Stored entries
== == ==

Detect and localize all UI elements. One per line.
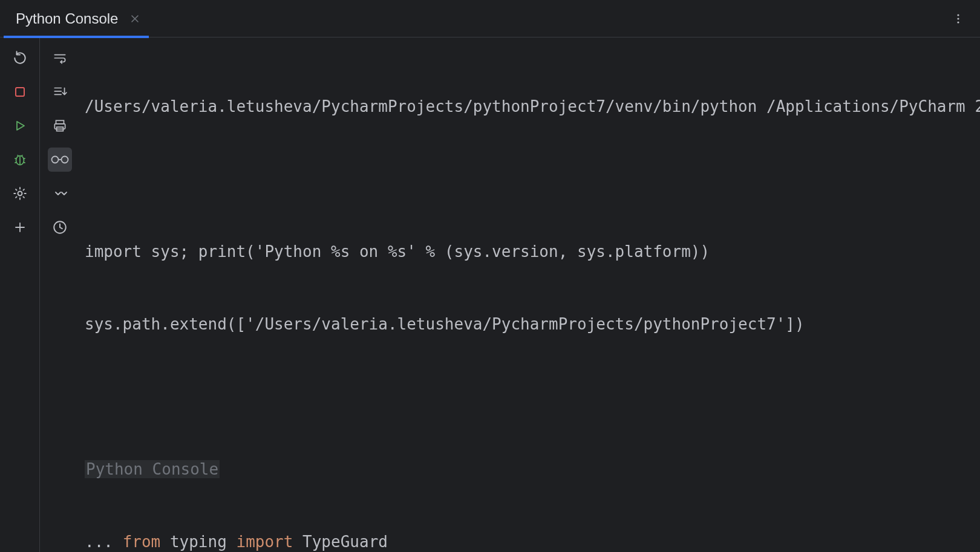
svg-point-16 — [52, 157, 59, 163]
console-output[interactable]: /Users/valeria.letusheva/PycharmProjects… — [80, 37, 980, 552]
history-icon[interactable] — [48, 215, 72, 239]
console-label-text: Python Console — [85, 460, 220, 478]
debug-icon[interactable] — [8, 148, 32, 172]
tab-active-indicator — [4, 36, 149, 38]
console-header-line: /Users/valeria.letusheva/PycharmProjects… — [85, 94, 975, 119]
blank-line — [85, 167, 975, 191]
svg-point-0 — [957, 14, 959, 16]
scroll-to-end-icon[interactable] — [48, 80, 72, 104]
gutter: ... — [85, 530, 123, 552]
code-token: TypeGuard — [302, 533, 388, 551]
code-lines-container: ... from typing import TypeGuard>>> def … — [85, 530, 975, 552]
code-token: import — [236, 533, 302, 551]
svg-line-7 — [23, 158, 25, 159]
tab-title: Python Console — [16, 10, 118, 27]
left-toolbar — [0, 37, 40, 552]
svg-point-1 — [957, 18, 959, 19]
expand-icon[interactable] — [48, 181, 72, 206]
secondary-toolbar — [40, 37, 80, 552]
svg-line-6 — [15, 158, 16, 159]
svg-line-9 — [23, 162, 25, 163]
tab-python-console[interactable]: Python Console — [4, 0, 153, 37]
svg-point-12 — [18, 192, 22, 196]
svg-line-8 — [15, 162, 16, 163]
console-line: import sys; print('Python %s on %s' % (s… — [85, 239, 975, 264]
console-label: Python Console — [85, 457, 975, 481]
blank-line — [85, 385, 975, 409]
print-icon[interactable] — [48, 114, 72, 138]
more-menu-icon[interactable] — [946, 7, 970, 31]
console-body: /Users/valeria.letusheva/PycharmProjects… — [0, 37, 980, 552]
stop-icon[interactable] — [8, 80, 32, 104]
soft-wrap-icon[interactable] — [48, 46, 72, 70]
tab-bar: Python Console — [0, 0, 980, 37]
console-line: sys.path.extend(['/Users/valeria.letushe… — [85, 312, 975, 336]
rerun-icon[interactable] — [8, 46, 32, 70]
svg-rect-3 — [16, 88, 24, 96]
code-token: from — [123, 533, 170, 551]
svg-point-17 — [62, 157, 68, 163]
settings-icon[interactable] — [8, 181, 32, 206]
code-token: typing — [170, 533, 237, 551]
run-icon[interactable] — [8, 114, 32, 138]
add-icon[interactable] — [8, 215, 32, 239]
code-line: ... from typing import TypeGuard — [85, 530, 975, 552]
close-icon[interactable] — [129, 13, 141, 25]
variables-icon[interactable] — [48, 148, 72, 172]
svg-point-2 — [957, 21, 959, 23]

== == ==

Task directions:
Retype the data in full. Images do not go in the copy.

Answer box:
Detect and localize all UI elements. One per line.
svg-point-16 — [52, 157, 59, 163]
console-output[interactable]: /Users/valeria.letusheva/PycharmProjects… — [80, 37, 980, 552]
history-icon[interactable] — [48, 215, 72, 239]
console-label-text: Python Console — [85, 460, 220, 478]
debug-icon[interactable] — [8, 148, 32, 172]
tab-active-indicator — [4, 36, 149, 38]
console-header-line: /Users/valeria.letusheva/PycharmProjects… — [85, 94, 975, 119]
blank-line — [85, 167, 975, 191]
svg-point-0 — [957, 14, 959, 16]
scroll-to-end-icon[interactable] — [48, 80, 72, 104]
gutter: ... — [85, 530, 123, 552]
code-token: TypeGuard — [302, 533, 388, 551]
code-lines-container: ... from typing import TypeGuard>>> def … — [85, 530, 975, 552]
code-token: import — [236, 533, 302, 551]
svg-line-7 — [23, 158, 25, 159]
tab-title: Python Console — [16, 10, 118, 27]
left-toolbar — [0, 37, 40, 552]
svg-point-1 — [957, 18, 959, 19]
expand-icon[interactable] — [48, 181, 72, 206]
secondary-toolbar — [40, 37, 80, 552]
svg-line-6 — [15, 158, 16, 159]
svg-line-9 — [23, 162, 25, 163]
tab-python-console[interactable]: Python Console — [4, 0, 153, 37]
svg-point-12 — [18, 192, 22, 196]
svg-line-8 — [15, 162, 16, 163]
console-line: import sys; print('Python %s on %s' % (s… — [85, 239, 975, 264]
console-label: Python Console — [85, 457, 975, 481]
blank-line — [85, 385, 975, 409]
print-icon[interactable] — [48, 114, 72, 138]
more-menu-icon[interactable] — [946, 7, 970, 31]
console-body: /Users/valeria.letusheva/PycharmProjects… — [0, 37, 980, 552]
stop-icon[interactable] — [8, 80, 32, 104]
soft-wrap-icon[interactable] — [48, 46, 72, 70]
tab-bar: Python Console — [0, 0, 980, 37]
console-line: sys.path.extend(['/Users/valeria.letushe… — [85, 312, 975, 336]
rerun-icon[interactable] — [8, 46, 32, 70]
svg-rect-3 — [16, 88, 24, 96]
code-token: from — [123, 533, 170, 551]
svg-point-17 — [62, 157, 68, 163]
settings-icon[interactable] — [8, 181, 32, 206]
code-token: typing — [170, 533, 237, 551]
run-icon[interactable] — [8, 114, 32, 138]
add-icon[interactable] — [8, 215, 32, 239]
code-line: ... from typing import TypeGuard — [85, 530, 975, 552]
close-icon[interactable] — [129, 13, 141, 25]
variables-icon[interactable] — [48, 148, 72, 172]
svg-point-2 — [957, 21, 959, 23]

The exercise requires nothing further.